Farewell to Ireland

Farewell to Ireland

Coyne tees off on the 17th hole in Waterville.
Patrick Spellman

Tom Coyne, author of Paper Tiger, made his way across Ireland on foot this summer, playing every links golf course in the country. In Fall 2008, he’ll publish a book about his adventures, A Course Called Ireland. In the meantime, he wrote a travel journal for GOLF.com. The complete journal is here.

This story started over a year ago, when I began circling golf courses on a map of Ireland. By the time I was finished, there were far more circles than I expected, and the map started to look less like a map and more like a challenge. What I had laid out was a vast, wandering golf course of its own, one long loop to end all others. I would play it all, and when I was finished, I might have learned — nay, earned — something important about this country that the tourists, the golfers, even the Irish themselves didn’t fully understand. Did it work? Was it worth it? Buy the book and find out.

I suppose this story really began 130 years ago, when a great-grandmother and her sisters left Crossmolina in Mayo, packed up their lives and stepped on a boat and headed to Scranton, Pa., never to return. When the road has gotten too tough, the time away from home wearing me down to my last bit of resolve, I’ve thought of my great grandparents from Swinford and Foxford and Crossmolina, and the courage and character it must have taken to leave their homes and set out on these roads, risking their lives for something better. My rainy walk feels like a Sunday stroll in comparison.

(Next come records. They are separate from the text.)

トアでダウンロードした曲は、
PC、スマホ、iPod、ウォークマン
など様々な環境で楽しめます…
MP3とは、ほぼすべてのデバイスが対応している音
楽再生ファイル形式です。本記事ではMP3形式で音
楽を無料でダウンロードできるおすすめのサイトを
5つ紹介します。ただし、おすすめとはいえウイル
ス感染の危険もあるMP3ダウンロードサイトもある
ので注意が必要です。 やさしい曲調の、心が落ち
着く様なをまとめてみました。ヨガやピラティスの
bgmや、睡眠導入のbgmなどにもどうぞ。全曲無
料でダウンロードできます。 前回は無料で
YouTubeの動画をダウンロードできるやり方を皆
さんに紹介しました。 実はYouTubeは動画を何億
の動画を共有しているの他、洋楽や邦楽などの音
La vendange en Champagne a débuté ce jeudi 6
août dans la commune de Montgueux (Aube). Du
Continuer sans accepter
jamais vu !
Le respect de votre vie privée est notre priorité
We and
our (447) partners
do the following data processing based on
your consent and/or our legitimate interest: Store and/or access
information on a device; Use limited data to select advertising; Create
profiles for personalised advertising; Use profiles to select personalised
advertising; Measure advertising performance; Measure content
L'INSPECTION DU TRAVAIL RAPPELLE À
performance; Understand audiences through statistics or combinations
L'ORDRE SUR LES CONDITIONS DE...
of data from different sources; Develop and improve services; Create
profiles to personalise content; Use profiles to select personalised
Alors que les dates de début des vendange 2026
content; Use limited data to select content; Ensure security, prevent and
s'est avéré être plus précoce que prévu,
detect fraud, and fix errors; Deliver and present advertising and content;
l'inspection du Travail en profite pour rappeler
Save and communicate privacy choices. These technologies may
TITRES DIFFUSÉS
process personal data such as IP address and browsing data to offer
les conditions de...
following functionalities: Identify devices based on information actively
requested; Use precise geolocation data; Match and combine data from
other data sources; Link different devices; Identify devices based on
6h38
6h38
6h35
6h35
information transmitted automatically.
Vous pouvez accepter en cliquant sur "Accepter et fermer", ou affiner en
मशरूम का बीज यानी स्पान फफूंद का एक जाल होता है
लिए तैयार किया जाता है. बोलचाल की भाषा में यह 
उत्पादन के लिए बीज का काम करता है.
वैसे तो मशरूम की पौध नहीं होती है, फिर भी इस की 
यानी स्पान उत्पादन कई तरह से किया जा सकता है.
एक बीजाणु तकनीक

When I set off on this trip, I wanted to know more about the connection between Americans of Irish descent and this country, if it was more than Guinness commercials and Riverdance, more than shamrocks and cliches and an excuse to throw up in your hat on March 17. I wanted to know why so many Irish once wanted to be called American, and why so many Americans now want to be called Irish. I think I’ve got some answers beyond telling you that the grass is always greener. And with this summer’s endless showers, the grass over here is greener than ever.

I designed my itinerary so that I’d be saving the best for last, and as I work my way through Kerry toward Ballybunion, I think I’ve done just that. This southwest swing is tremendous, the tourist standard for good reason. We were blessed with a dry day in Waterville, and enjoyed a morning at Skellig Bay, a new course that is certainly worth your time. Owned by one of the men behind Old Head, it is a dramatic cliff-side golf course with spectacular views of waves crashing on an idyllic beach.

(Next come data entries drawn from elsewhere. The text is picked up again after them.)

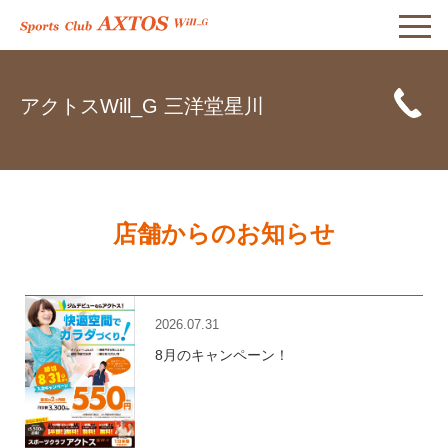
アクトスWill_G 三洋堂星川
店舗からのお知らせ
2026.07.31
8月のキャンペーン！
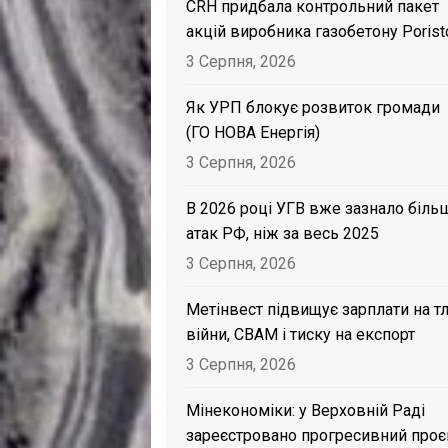
CRH придбала контрольний пакет
акцій виробника газобетону Porist
3 Серпня, 2026
Як УРП блокує розвиток громади
(ГО НОВА Енергія)
3 Серпня, 2026
В 2026 році УГВ вже зазнало біль
атак РФ, ніж за весь 2025
3 Серпня, 2026
Метінвест підвищує зарплати на тл
війни, CBAM і тиску на експорт
3 Серпня, 2026
Мінекономіки: у Верховній Раді
зареєстровано прогресивний проє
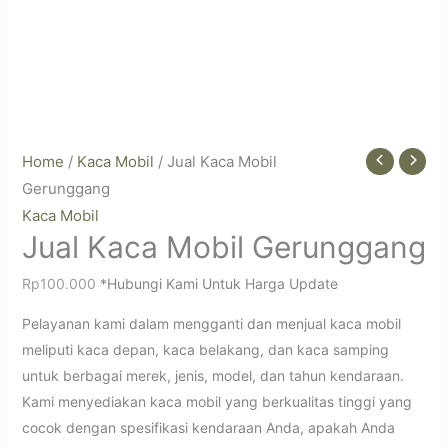
Home
/
Kaca Mobil
/ Jual Kaca Mobil
Gerunggang
Kaca Mobil
Jual Kaca Mobil Gerunggang
Rp
100.000
*Hubungi Kami Untuk Harga Update
Pelayanan kami dalam mengganti dan menjual kaca mobil
meliputi kaca depan, kaca belakang, dan kaca samping
untuk berbagai merek, jenis, model, dan tahun kendaraan.
Kami menyediakan kaca mobil yang berkualitas tinggi yang
cocok dengan spesifikasi kendaraan Anda, apakah Anda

Just a few years old, the course still needs to grow up a bit, but a tad more definition and it could be a real stunner. I’d certainly play it before Waterville rather than after, because it’s tough to stand up to one of Ireland’s supreme links. Not only is Waterville a superb course, but it also has a lot to love besides the holes — the welcome from the Irish links legend Liam Higgins, the Payne Stewart memorial, the plaques and remembrances of the men who made the course what it is. Basking in the week’s first bit of sun, it was love we were feeling.

I wasn’t planning on visiting Ceann Sibeal at the tip of the Dingle Peninsula (it was a week’s walk that I just couldn’t squeeze in), but thanks to my cousin’s arrival, and his rental car, we were able to cheat our way out to Ireland’s most westerly golf course, and I’m grateful that we did. Crawling my way up the uphill 18th, fighting stinging rain and a 60-mile-an-hour breeze, I felt like I had come to the edge of Ireland for a swift kick in the groin. The fact that I still enjoyed myself, that I would have come back for another kick the next day, was a testament to Eddie Hackett’s design, as natural and enjoyable as every course he touched.

The next few days in Dooks and Glenbeigh were an unexpected delight. I had played Dooks 10 years ago, and I remembered it being good, a sort of middle-of-the-road links. Changes to the layout have knocked down trees and literally lifted the course to dramatic new heights. It might now be one of Ireland’s most scenic links — the only place where you’re not staring at the sea is in the clubhouse. And I haven’t had a warmer reception than I received in Dooks, and in Favley’s pub afterwards. This past week was probably the toughest yet, so let me say thanks to my friends in Killorglin and Glenbeigh. You put the speed back in my step.

There’s plenty about this country that I’ll miss, beyond the links courses, which I still consider, and hopefully have proven, to be golf in its greatest, purest form. I’m disappointed that I’ll be missing the all-Ireland finals for both the Gaelic sports, that I won’t get to see if Kerry can do it again. The Gaelic games of football and hurling have the speed of a fast break spread over a soccer field. The fact that these brilliant sports are only played on this little island is incredible — and a real shame. I’m bringing a hurley home with me, so maybe we’ll get that changed.

I can’t say that I’ll miss the eats. I’ve had some great meals in Ireland, but the breakfasts have broken my heart, and if I ever see another goujon or toasted sandwich again, I might weep. Many thanks to Danno’s burger in Dingle, a patty so good I thought I was home. And let me send my love out to Abrekebabra, the planet’s greatest fast food chain. It’s called Abrekebabra because it’s magic. If I ever return to Ireland, it might be your doner kebabs that bring me back.

And I’ll certainly miss the people, generous and genuine in a way that still surprises me after four months. Traveling these counties, I’ve learned more than the differences between folks in Cork and Donegal and Belfast. I’ve discovered an incredible consistency at the core of this country, a consistency that gives Ireland its charms, and its challenges. Threatened by modernity and supermarkets and suburban sprawl, the fast-changing Ireland is still a community in an old feeling way, a place where there are no strangers.

But I’ve also sensed the claustrophobia of this sort of life. If you’re a butcher’s son from the blue house, you will be known by all, and known for eternity, as the butcher’s son from the blue house. If you’re born in Kerry and move to Cork when you’re 5, at age 50, they’ll still consider you a transplant, a “blow-in” as they call them. Memories are long over here, which can be comforting, and frustrating, I suppose. In the States, I don’t think we take the time to care as the Irish do, and I don’t believe we respect one another nearly as much. But what we do have is the opportunity to reinvent ourselves every morning, every minute. And that’s probably why those women got on that boat, for a chance at something new. And when I get on that plane in Shannon at the end of this week, I’ll be pretty damn happy to get back to something old.

So to all my friends, the folks that helped me along the way with a bed or a tee time or a pint, slainte to you all. You live in a special place, a country worth the walk. I won’t be back for a while, but if you ever want to golf your way around America, when you’re in Philadelphia, you’ve got a bed. Just don’t count on any breakfast.